Cupboards? No. Desk drawers? No. The vent? No. My classroom was looking rather ransacked at this point, and still no kid had fessed up or given any inclination that they were playing a joke. Instead, all eight of the students looked spooked.
To this day, I admit to the possibility that someone was playing a joke. However, if they were, I tip my hat to them. This had been going on for at least ten minutes and I have a well-practiced bullshit detector. I would never disparage the abilities of special needs students because many of the skills they develop are beyond impressive, but knowing these kids well, I wasn’t picking up on anything. Furthermore, it is notoriously difficult for someone of that age to keep a joke going for that long without taking credit for it. I wasn’t going to go all corporal punishment on their ass or anything so they would have very little motivation not to fess up eventually, and even if they didn’t fess up at the time I’d generally hear about it at some point from one of the other students who simply cannot keep a secret (which since they are in middle school is all of them).
The sound continued to jump around. We sort of narrowed it down to an area near an alcove in the room, but it was odd because there was nothing around there. It seemed to be coming from midair.
As time continued, we noticed the beeps were becoming more spaced out.

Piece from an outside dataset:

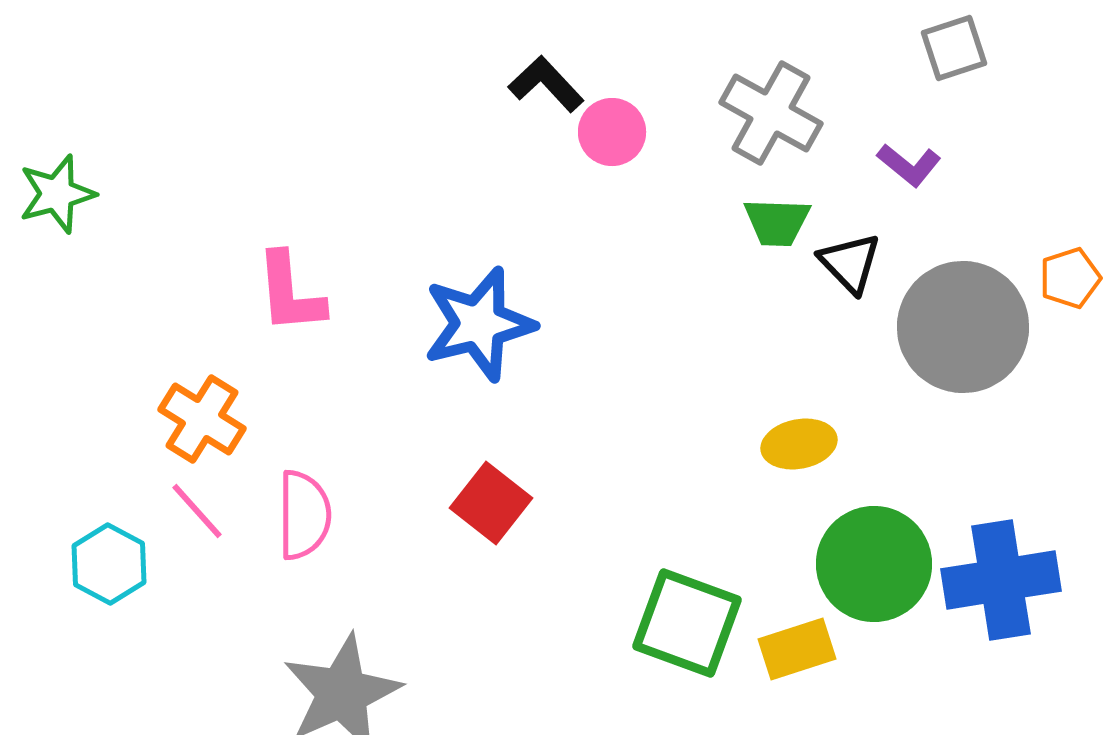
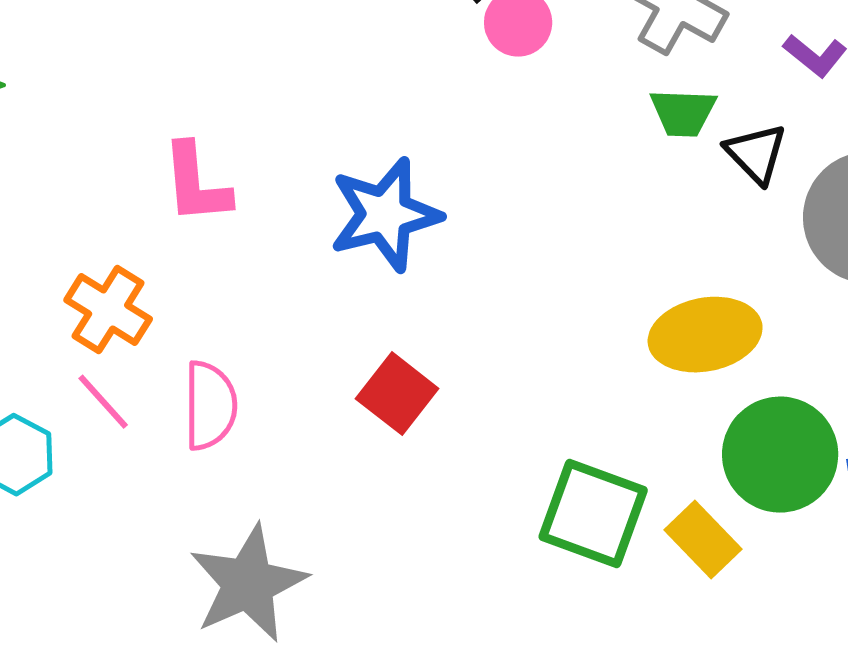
yellow ellipse: (799, 444) -> (705, 335), size x1.5
yellow rectangle: (797, 649) -> (703, 540), turned 64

It had gone from every 30 seconds to 35 seconds to 40 seconds. My brilliant scientists were giving up on the notion that this was something natural at all. Instead, more than one student arrived at a new theory.
The beeping was slowing down, just like one might hear on a heart monitor hooked up to a patient that was slowly dying.
At this point, I was doing all I could to keep the kids in the classroom. Some of them did not want to be there anymore. Thankfully I appealed to their curiosity just enough to keep them from fleeing. The beeps came at longer intervals, from 45 seconds to 50 to 55, all coming from an indistinct vicinity and seemingly from midair.
At 9:47 AM, we heard the final beep. There was no solid tone like you would hear if someone’s heart had stopped. Just one, last beep that came more than a minute after the previous one. Then nothing. The final thirteen minutes of class the kids were mostly silent. I still remember their wide, unbelieving eyes. To this day I can remember and name every student who was in that room.
We never figured it out. I’m at a loss to explain it. I was only in that classroom for one year, because since then I’ve always wondered what would have happened the following year on that same day at that same time. Would I have heard it again? Were we listening to someone slowly passing away, back from the time when the building used to be a hospital? Was it the anniversary of someone’s death?
I can’t say that I’m a believer. Not fully. But at the same time, I find myself wondering frequently what else it could be. The truth is, I have no idea.
So, did some clever, crafty student pull one over on me and the rest of the class? Or were these genuine ghostly sounds from the realm of the supernatural?